Luke Foley seems to have missed the boat with his claim for increased penalties for Forests NSW operations, according to the NSW Forest Products Association.
“It was his government that made the regulations and set the penalties. They spent billions of dollars reserving forests and putting people out of work.
“Since then they also managed to incinerate millions of hectares of reserved forest in wildfires that occurred simply through neglect and mismanagement,” according to a NSW Forest Products Association.
“In each region of NSW Forests NSW has to comply with over 1500 individual regulations in the conduct of their operations. In context, the offences that Foley refers to are trivial and minor, as incidents in a very difficult operational environment under an enormous burden of government regulation. Environmental outcomes have been non-existent or negligible.”
Remediation work was always carried out under supervision of the Department of Environment.
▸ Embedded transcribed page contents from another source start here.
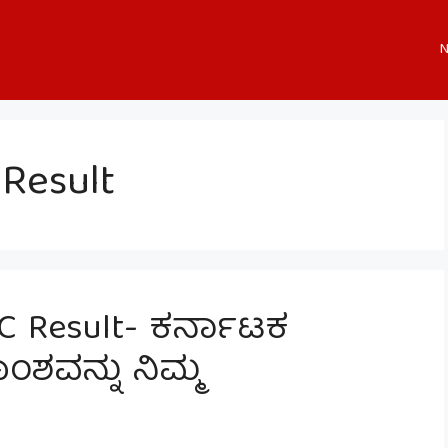
N
Result
C Result- ಕರ್ನಾಟಕ
ಂಶವನ್ನು ನಿಮ್ಮ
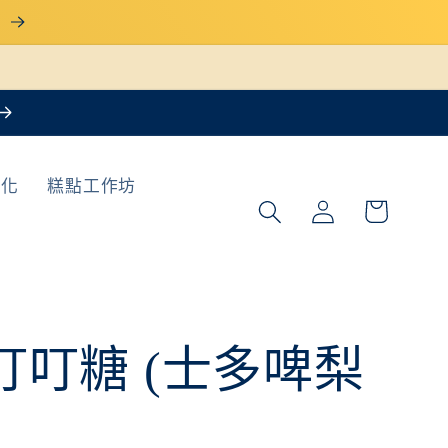
惠
購
製化
糕點工作坊
登
物
入
車
叮叮糖 (士多啤梨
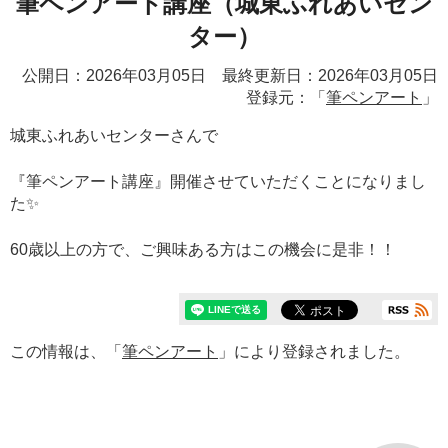
筆ペンアート講座（城東ふれあいセン
ター）
公開日：2026年03月05日 最終更新日：2026年03月05日
登録元：「
筆ペンアート
」
城東ふれあいセンターさんで
『筆ペンアート講座』開催させていただくことになりまし
た✨️
60歳以上の方で、ご興味ある方はこの機会に是非！！
この情報は、「
筆ペンアート
」により登録されました。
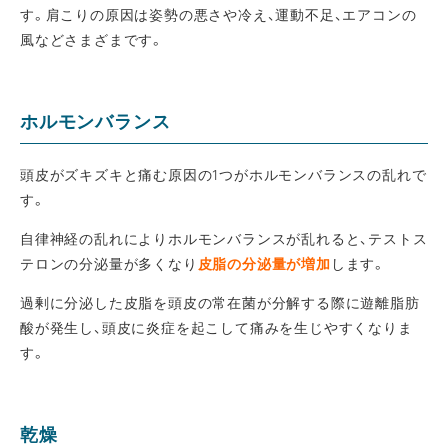
す。肩こりの原因は姿勢の悪さや冷え、運動不足、エアコンの
風などさまざまです。
ホルモンバランス
頭皮がズキズキと痛む原因の1つがホルモンバランスの乱れで
す。
自律神経の乱れによりホルモンバランスが乱れると、テストス
テロンの分泌量が多くなり
皮脂の分泌量が増加
します。
過剰に分泌した皮脂を頭皮の常在菌が分解する際に遊離脂肪
酸が発生し、頭皮に炎症を起こして痛みを生じやすくなりま
す。
乾燥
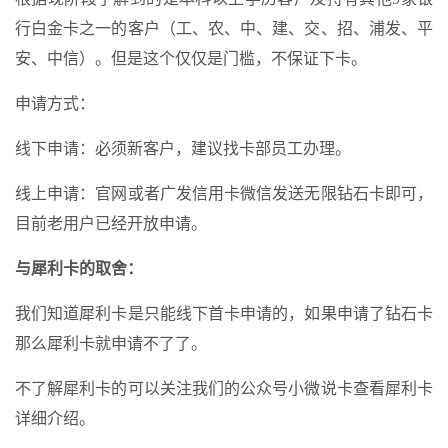
行白金卡之一的客户（工、农、中、建、交、招、浦发、平
安、中信）。但是这个仅仅是门槛，不保证下卡。
申请方式：
线下申请：必须新客户，建议找卡部员工办理。
线上申请：官网或者广发信用卡微信发送无限钻石卡即可，
目前老用户已经开放申请。
与犀利卡的取舍：
我们知道犀利卡是只能线下首卡申请的，如果申请了钻石卡
那么犀利卡就申请不了了。
不了解犀利卡的可以关注我们的公众号小微说卡查看犀利卡
详细介绍。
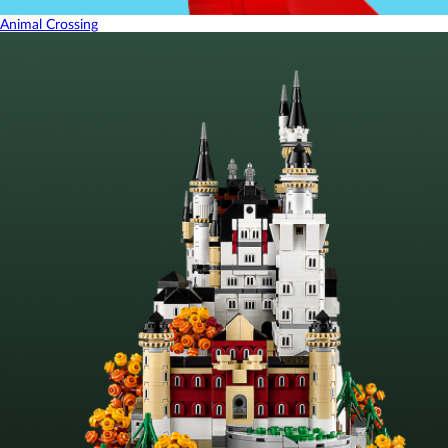
Animal Crossing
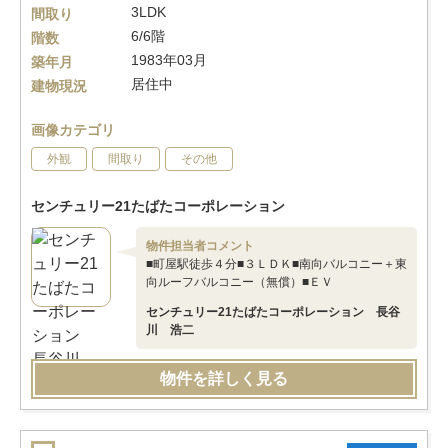
3LDK
間取り
6/6階
階数
1983年03月
築年月
居住中
建物現況
画像カテゴリ
外観
間取り
その他
センチュリー21たばたコーポレーション
物件担当者コメント
■町屋駅徒歩４分■３ＬＤＫ■南向バルコニー＋東
向ルーフバルコニー（無償）■ＥＶ
センチュリー21たばたコーポレーション 長谷
川 浩二
物件を詳しく見る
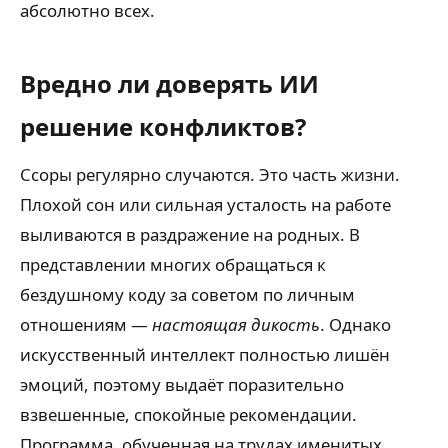
абсолютно всех.
Вредно ли доверять ИИ
решение конфликтов?
Ссоры регулярно случаются. Это часть жизни.
Плохой сон или сильная усталость на работе
выливаются в раздражение на родных. В
представлении многих обращаться к
бездушному коду за советом по личным
отношениям —
настоящая дикость
. Однако
искусственный интеллект полностью лишён
эмоций, поэтому выдаёт поразительно
взвешенные, спокойные рекомендации.
Программа, обученная на трудах именитых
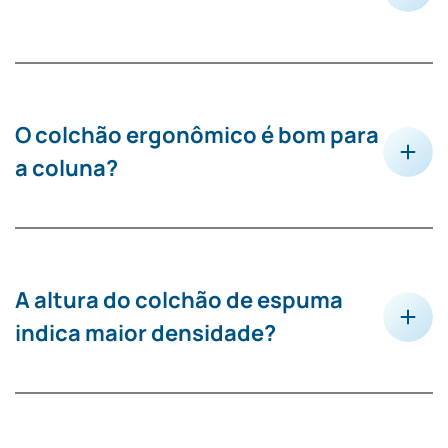
O colchão ergonômico é bom para
a coluna?
A altura do colchão de espuma
indica maior densidade?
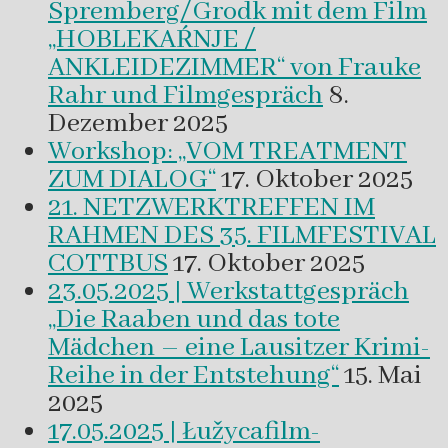
Spremberg/Grodk mit dem Film
„HOBLEKAŔNJE /
ANKLEIDEZIMMER“ von Frauke
Rahr und Filmgespräch
8.
Dezember 2025
Workshop: „VOM TREATMENT
ZUM DIALOG“
17. Oktober 2025
21. NETZWERKTREFFEN IM
RAHMEN DES 35. FILMFESTIVAL
COTTBUS
17. Oktober 2025
23.05.2025 | Werkstattgespräch
„Die Raaben und das tote
Mädchen – eine Lausitzer Krimi-
Reihe in der Entstehung“
15. Mai
2025
17.05.2025 | Łužycafilm-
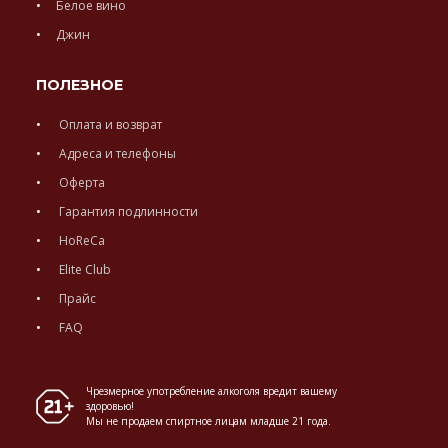
Белое вино
Джин
ПОЛЕЗНОЕ
Оплата и возврат
Адреса и телефоны
Оферта
Гарантия подлинности
HoReCa
Elite Club
Прайс
FAQ
Чрезмерное употребление алкоголя вредит вашему
здоровью!
Мы не продаем спиртное лицам младше 21 года.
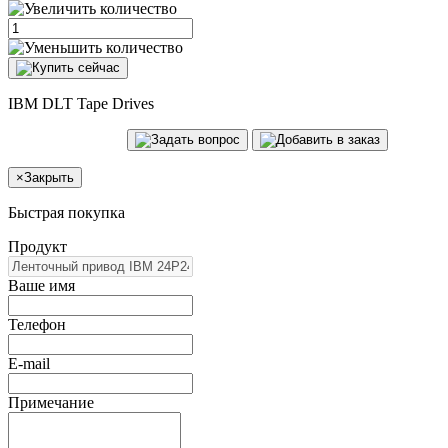
IBM DLT Tape Drives
×
Закрыть
Быстрая покупка
Продукт
Ваше имя
Телефон
E-mail
Примечание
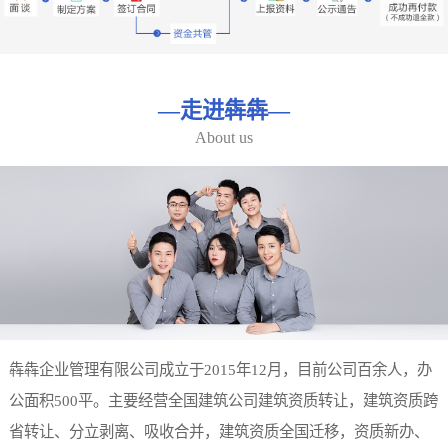
—
走进犇犇
—
About us
犇犇企业管理有限公司成立于2015年12月，目前公司百余人，办
公面积500平。主要经营全国建筑公司建筑资质转让，建筑资质跨
省转让、分立剥离、吸收合并，建筑资质全国迁移，资质新办、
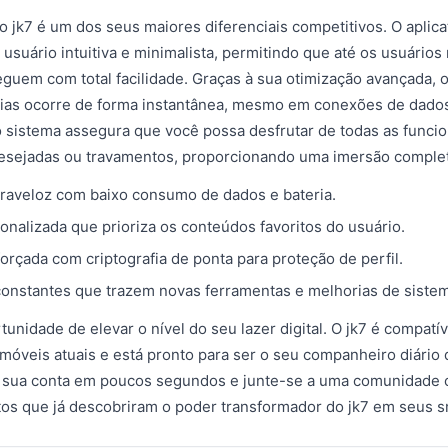
 jk7 é um dos seus maiores diferenciais competitivos. O aplica
 usuário intuitiva e minimalista, permitindo que até os usuário
guem com total facilidade. Graças à sua otimização avançada,
ias ocorre de forma instantânea, mesmo em conexões de dados 
o sistema assegura que você possa desfrutar de todas as funci
desejadas ou travamentos, proporcionando uma imersão complet
raveloz com baixo consumo de dados e bateria.
onalizada que prioriza os conteúdos favoritos do usuário.
orçada com criptografia de ponta para proteção de perfil.
constantes que trazem novas ferramentas e melhorias de siste
unidade de elevar o nível do seu lazer digital. O jk7 é compatí
 móveis atuais e está pronto para ser o seu companheiro diário 
ie sua conta em poucos segundos e junte-se a uma comunidade 
itos que já descobriram o poder transformador do jk7 em seus 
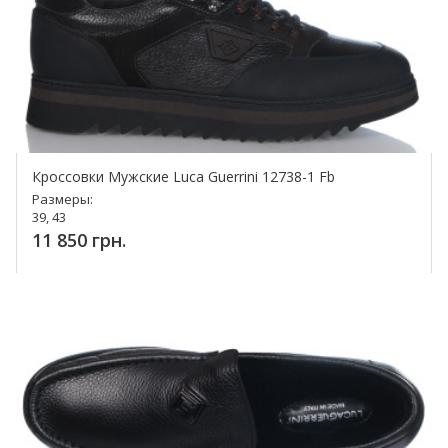
Кроссовки Мужские Luca Guerrini 12738-1 Fb
Размеры:
39, 43
11 850 грн.
Купить!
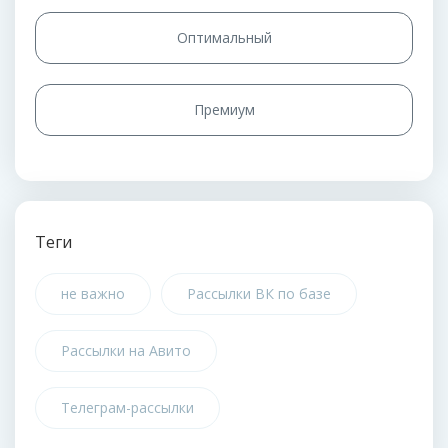
Оптимальный
Премиум
Теги
не важно
Рассылки ВК по базе
Рассылки на Авито
Телеграм-рассылки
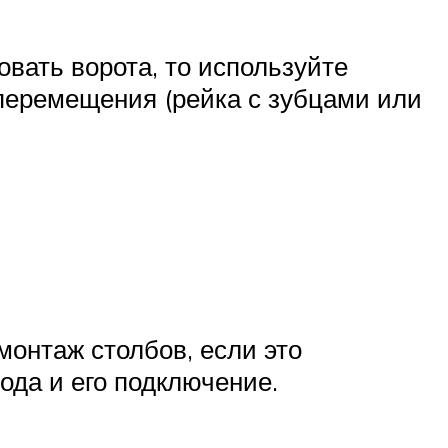
овать ворота, то используйте
перемещения (рейка с зубцами или
монтаж столбов, если это
ода и его подключение.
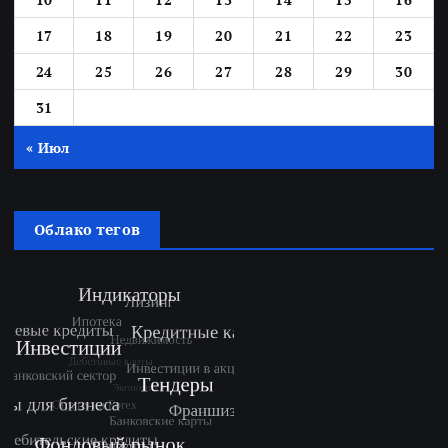
17
18
19
20
21
22
23
24
25
26
27
28
29
30
31
« Июл
Облако тегов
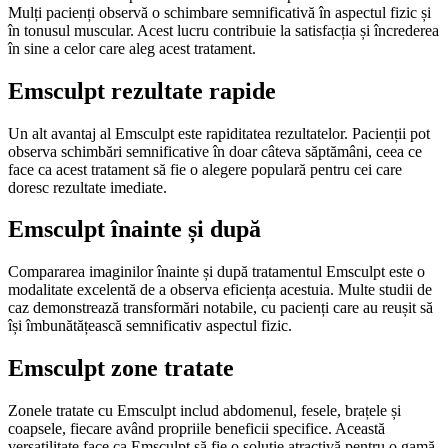
Mulți pacienți observă o schimbare semnificativă în aspectul fizic și
în tonusul muscular. Acest lucru contribuie la satisfacția și încrederea
în sine a celor care aleg acest tratament.
Emsculpt rezultate rapide
Un alt avantaj al Emsculpt este rapiditatea rezultatelor. Pacienții pot
observa schimbări semnificative în doar câteva săptămâni, ceea ce
face ca acest tratament să fie o alegere populară pentru cei care
doresc rezultate imediate.
Emsculpt înainte și după
Compararea imaginilor înainte și după tratamentul Emsculpt este o
modalitate excelentă de a observa eficiența acestuia. Multe studii de
caz demonstrează transformări notabile, cu pacienți care au reușit să
își îmbunătățească semnificativ aspectul fizic.
Emsculpt zone tratate
Zonele tratate cu Emsculpt includ abdomenul, fesele, brațele și
coapsele, fiecare având propriile beneficii specifice. Această
versatilitate face ca Emsculpt să fie o soluție atractivă pentru o gamă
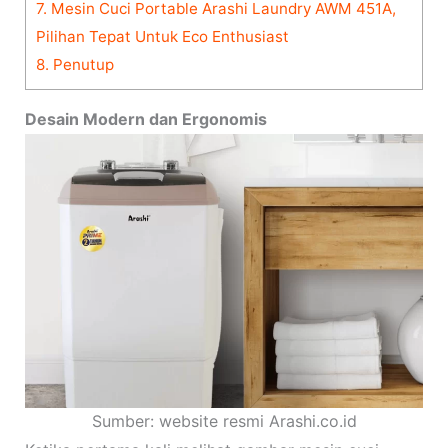
7.
Mesin Cuci Portable Arashi Laundry AWM 451A,
Pilihan Tepat Untuk Eco Enthusiast
8.
Penutup
Desain Modern dan Ergonomis
Sumber: website resmi Arashi.co.id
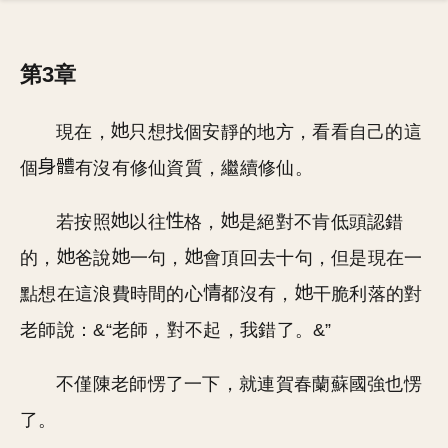
第3章
現在，
只想找個安靜的地方，看看自己的這
個
有沒有修仙資質，繼續修仙。
若按照
以往
格，
是絕對不肯低頭認錯
的，
爸說
一句，
會頂回去十句，但是現在一
點想在這浪費時間的心
都沒有，
干脆利落的對
老師說：&“老師，對不起，我錯了。&”
不僅陳老師愣了一下，就連賀春蘭蘇國強也愣
了。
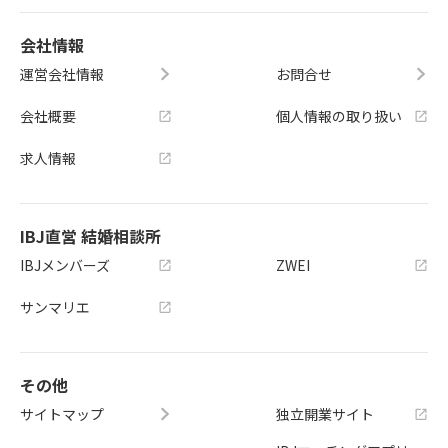
会社情報
運営会社情報
お問合せ
会社概要
個人情報の取り扱い
求人情報
IBJ直営 結婚相談所
IBJメンバーズ
ZWEI
サンマリエ
その他
サイトマップ
独立開業サイト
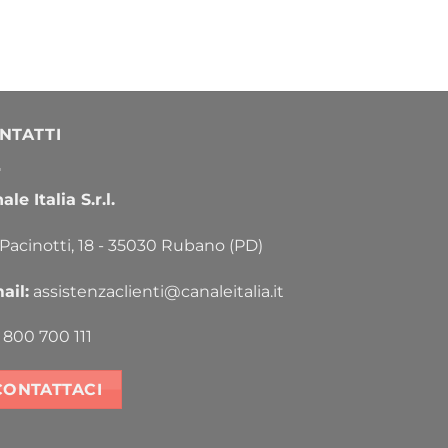
NTATTI
le Italia S.r.l.
 Pacinotti, 18 - 35030 Rubano (PD)
ail:
assistenzaclienti@canaleitalia.it
800 700 111
CONTATTACI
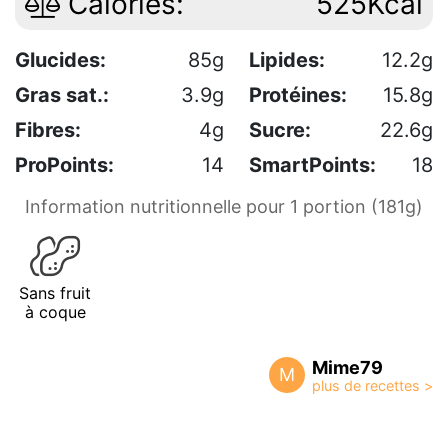
Calories:
525Kcal
Glucides:
85g
Lipides:
12.2g
Gras sat.:
3.9g
Protéines:
15.8g
Fibres:
4g
Sucre:
22.6g
ProPoints:
14
SmartPoints:
18
Information nutritionnelle pour 1 portion (181g)
Sans fruit
à coque
Mime79
M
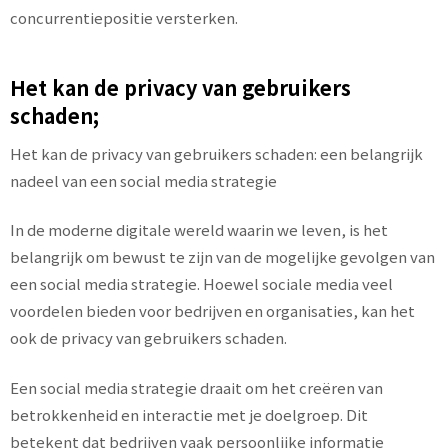
concurrentiepositie versterken.
Het kan de privacy van gebruikers
schaden;
Het kan de privacy van gebruikers schaden: een belangrijk
nadeel van een social media strategie
In de moderne digitale wereld waarin we leven, is het
belangrijk om bewust te zijn van de mogelijke gevolgen van
een social media strategie. Hoewel sociale media veel
voordelen bieden voor bedrijven en organisaties, kan het
ook de privacy van gebruikers schaden.
Een social media strategie draait om het creëren van
betrokkenheid en interactie met je doelgroep. Dit
betekent dat bedrijven vaak persoonlijke informatie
“Forests NSW continues sustainable management of forests to supply resource to industry in country towns of NSW. Comparisons with pollution events and illegal land development offences is unjustifiable.
“The Smoky Mouse case occurred in April to May 2009, two years ago, under the Labor government. The exclusion zone was habitat that had been burnt regularly up until it was reserved in 1998. The mouse has not been found since 1992. The hazard reduction fire most probably re-established the habitat for the mouse, hopefully the 45 cameras ordered in Justice Pepper’s judgement might now be able to find some evidence of the Smoky Mouse repopulating the exclusion zone,” according to a NSW Forest Products Association.
“The Smoky Mouse judgement ordered the Forestry Commission to pay $5,600 to the Department of Environment and Heritage for a project to monitor Smoky Mouse sites and to pay $19,000 legal costs to the department. Mr Foley should be asking the outcomes of the project.
“Having government agencies charging each other with such offences simply transfers funds from one government agency to another and keeps lawyers in business at a great cost to the taxpayer. The funds would have been much better spent on research, training and cooperative development of better environmental outcomes in sustainable forest management. Increasing the penalties would achieve nothing other than a transfer of more funds between agencies and legal costs.
“The NSW Forest Products Association calls on the NSW Coalition government to now review the regulations for forest harvesting operations, to bring them up to date and into line with realistic operational management, and to ease the unnecessary and unproductive cost burden that the Labor government created in 1998.”